Steven Yang, MD, a clinical associate professor in the department of orthopedic surgery who’s been instrumental in bringing wide-awake hand surgery to NYU Langone Health in New York City, says patients don’t undergo extensive pre-op testing, don’t need to fast preoperatively, don’t suffer PONV and receive no medications before or during surgery, meaning they can leave almost immediately after the procedure is finished. About 80% of Dr. Yang’s patients opt for wide-awake surgery when it’s offered.

Dr. Yang restricts application of the wide-awake technique to small, quickly performed procedures such as carpal tunnel releases, trigger finger releases and ganglion cyst excisions, although it has also been employed for larger, more complex surgeries such as fixes of distal radius and elbow fractures and nerve repairs. “We’re slowly pushing the limit of what’s possible and what patients can tolerate,” he says.

Dr. Yang provides an example of the effectiveness of wide-awake surgery. Patients with a trigger finger develop thicker flexor tendons, which normally glide through a series of pulley-like structures to control bending of the finger, but can get stuck on them, which leads to a painful, potentially debilitating condition.
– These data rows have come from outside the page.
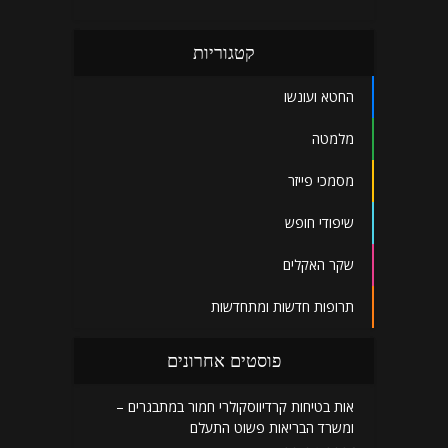
קטגוריות
החטא ועונשו
מלמטה
מסמכי פייזר
שיפודי חופש
שקר האקלים
תרופות חדשות ומתחדשות
פוסטים אחרונים
אות בטיחות קרדיווסקולרי חמור במתבגרים –
ומשרד הבריאות פשוט התעלם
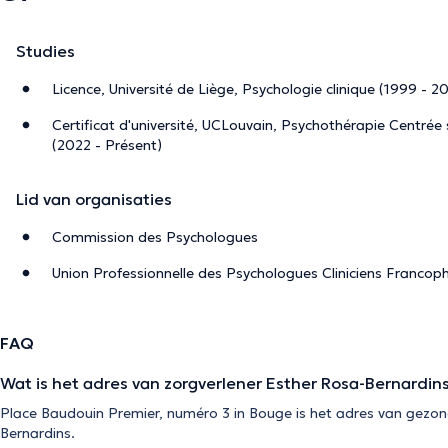
Studies
Licence, Université de Liège, Psychologie clinique (1999 - 2
Certificat d'université, UCLouvain, Psychothérapie Centrée s
(2022 - Présent)
Lid van organisaties
Commission des Psychologues
Union Professionnelle des Psychologues Cliniciens Franc
FAQ
Wat is het adres van zorgverlener Esther Rosa-Bernardin
Place Baudouin Premier, numéro 3 in Bouge is het adres van gezo
Bernardins.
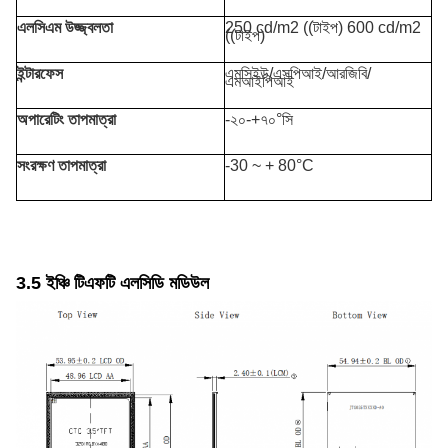
এলসিএম উজ্জ্বলতা
250 cd/m2 ((টাইপ) 600 cd/m2
((টাইপ)
ইন্টারফেস
এমসিইউ/এসপিআই/আরজিবি/
এমআইপিআই
অপারেটিং তাপমাত্রা
-২০-+৭০°সি
সংরক্ষণ তাপমাত্রা
-30 ~ + 80°C
3.5 ইঞ্চি টিএফটি এলসিডি মডিউল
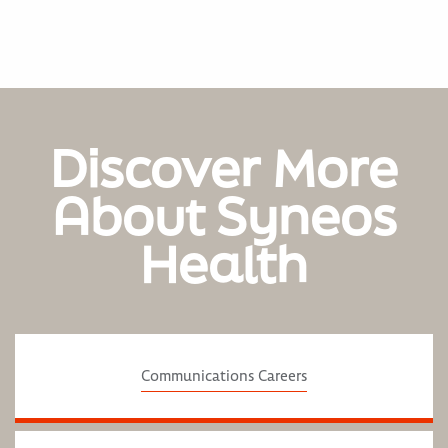
Discover More
About Syneos
Health
Communications Careers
The corrective surgery involves releasing or cutting one of the pulleys at the base of the finger, allowing the tendon to move freely.

Unfortunately, anatomic variability in the pulleys could require surgeons to dissect more of a pulley or create a release farther along the length of the tendon. “When patients are awake during surgery, surgeons can ask them to move their finger through a full range of motion to confirm the pulley has been fully released before the surgery is concluded,” says Dr. Yang. “That’s a major advantage of wide-awake surgery.”
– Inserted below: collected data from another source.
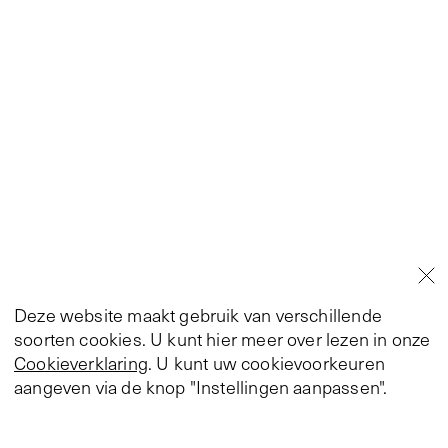
Deze website maakt gebruik van verschillende
soorten cookies. U kunt hier meer over lezen in onze
Cookieverklaring
. U kunt uw cookievoorkeuren
aangeven via de knop "Instellingen aanpassen".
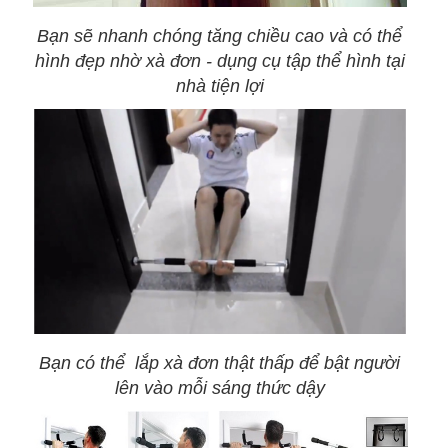
Bạn sẽ nhanh chóng tăng chiều cao và có thể
hình đẹp nhờ xà đơn - dụng cụ tập thể hình tại
nhà tiện lợi
Bạn có thể lắp xà đơn thật thấp để bật người
lên vào mỗi sáng thức dậy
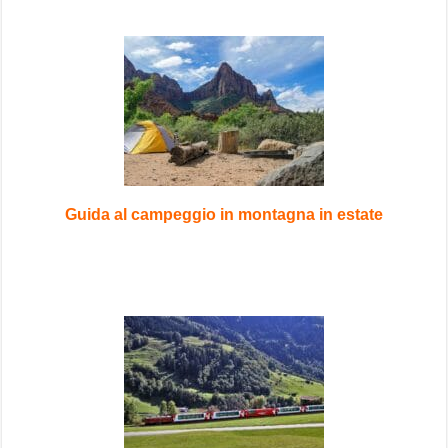
Guida al campeggio in montagna in estate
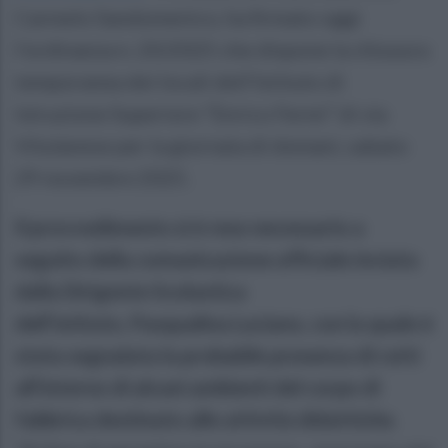
Carmelo Sandomenico, ha firmato oggi
l’ordinanza n. 20/2025 che dispone la chiusura
temporanea dei locali dell’Istituto di
Istruzione Superiore “Enrico Fermi” di via
Vitulanese per la giornata di domani, sabato
29 novembre 2025.
Il provvedimento si è reso necessario a
seguito della comunicazione ufficiale inviata
dalla Dirigente Scolastica
dell’istituto, Pasqualina Luciano, con la quale è
stata segnalata la probabile presenza di ratti
all'interno di alcuni ambienti del corpo di
fabbrica destinato alle attività didattiche.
One issue surrounding the technique is how surgeons who are accustomed to operating on anesthetized patients feel about it. Speaking to awake patients and explaining each step of the procedure as it happens can be unnerving for some. “Even the nicest and most congenial surgeons are not used to social interactions during surgery,” says Dr. Yang. “They view the OR as a quiet place where they can focus solely on performing the operation.”

Proponents of wide-awake hand surgery, however, believe that operating on alert patients can prove beneficial, particularly in terms of getting them more actively involved in their own care and more invested in the outcomes of their surgeries.